The new test has been designed for use with the company’s compact MAGPIX System, enabling advanced molecular laboratories to rapidly detect SARS-CoV-2 virus for up to 96 patients in approximately four hours.

Luminex said that its MAGPIX System would leverage its advanced bead-based chemistry, and its combination with the NxTAG CoV Extended Panel would provide a cost-effective testing solution for the rapid delivery of test results.

Luminex president and CEO Nachum Homi Shamir said: “We are partnering with our customers at clinical laboratories to address the global pandemic, providing fast, reliable, scalable, multiplexed tests that can help stem the spread of COVID-19 disease, while also ensuring that our tests are cost-effective.

“While there are many companies providing tests that can detect the SARS-CoV-2 strain, to our knowledge Luminex is the only company providing tests that can detect and differentiate between SARS-CoV-2 and the other common respiratory infections, while keeping price below government reimbursement levels to make testing more affordable for our customers and the healthcare system.”

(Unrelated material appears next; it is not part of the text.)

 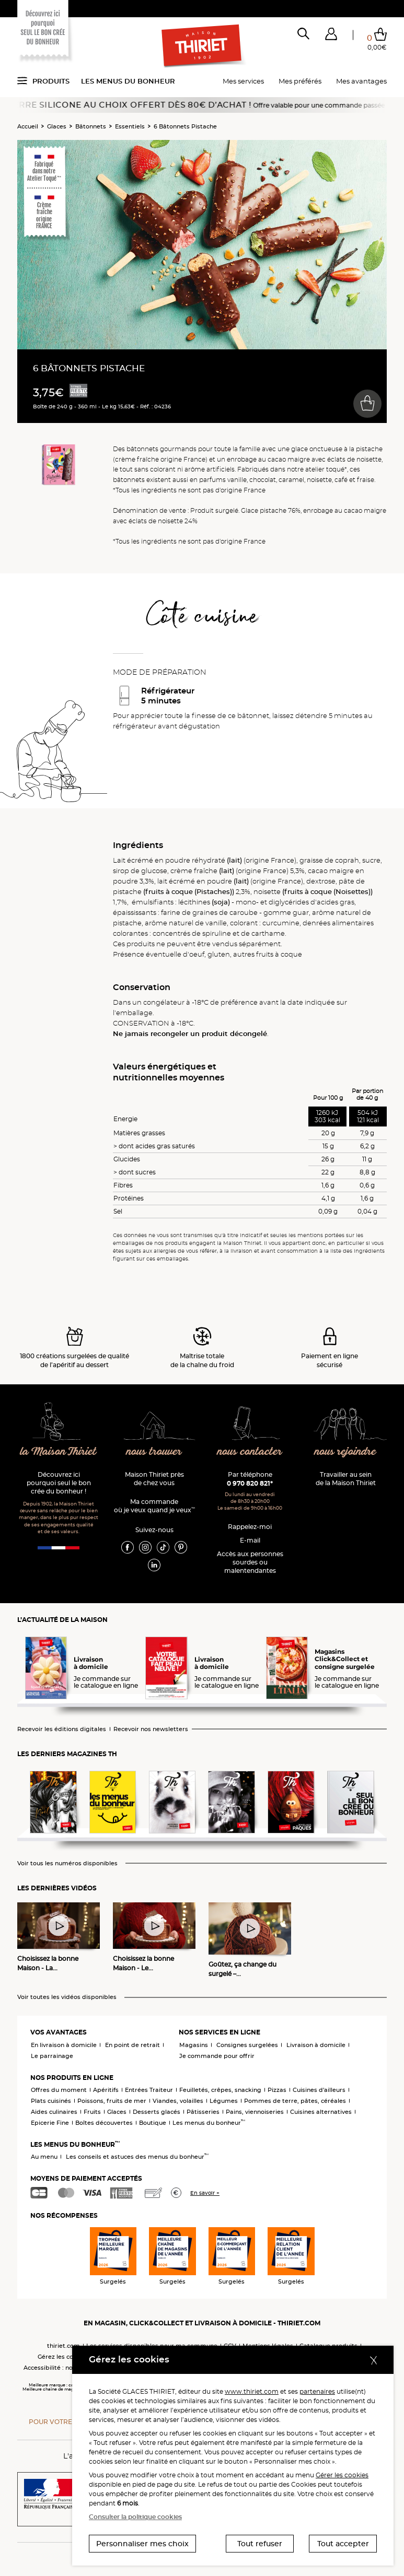 I want to click on Légumes, so click(x=224, y=2100).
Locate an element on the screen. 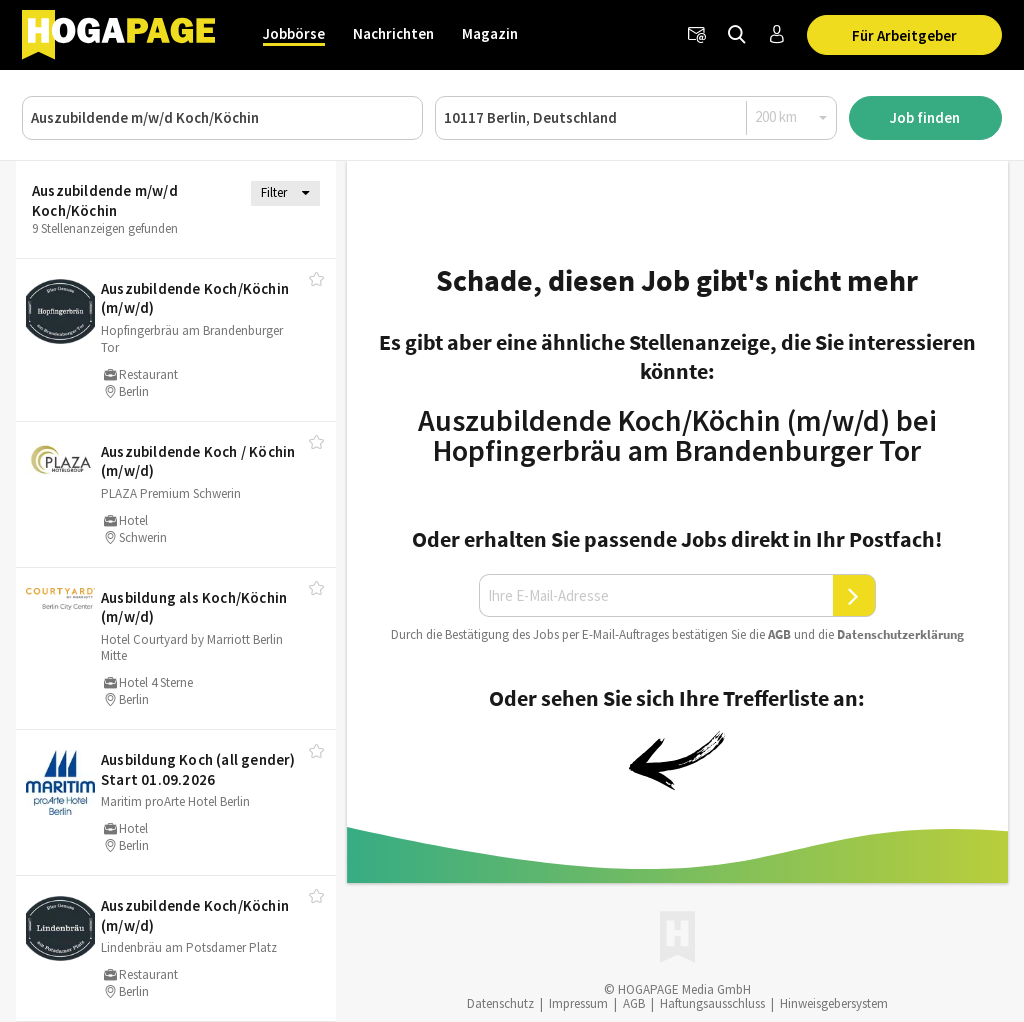 This screenshot has height=1022, width=1024. Für Arbeitgeber is located at coordinates (904, 35).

Luminex received $642m funding from BARDA to develop NxTAG SARS-CoV-2 Test

The company has developed the NxTAG CoV Extended Panel as a high-throughput, scalable, cost-effective option for detecting SARS-CoV-2, amid the outbreak of COVID-19 across the world.

The NxTAG CoV Extended Panel is capable of being run in parallel with the NxTAG Respiratory Pathogen Panel (RPP), to offer a complete picture of a patient’s respiratory health.

Luminex claimed that it has expanded its manufacturing capacity to produce up to 300,000 NxTAG tests per month, to help the laboratories in the US, Asia, and Europe to test for SARS-CoV-2.

In addition, the company has secured $642K funding through a contract from the Biomedical Advanced Research and Development Authority (BARDA) to develop and validate the NxTAG SARS-CoV-2 Test.

Shamir added: “We are grateful to BARDA for reviewing and issuing this contract so quickly. Our collaboration has been an important aspect to accelerating the availability of this rapid, high-throughput assay.”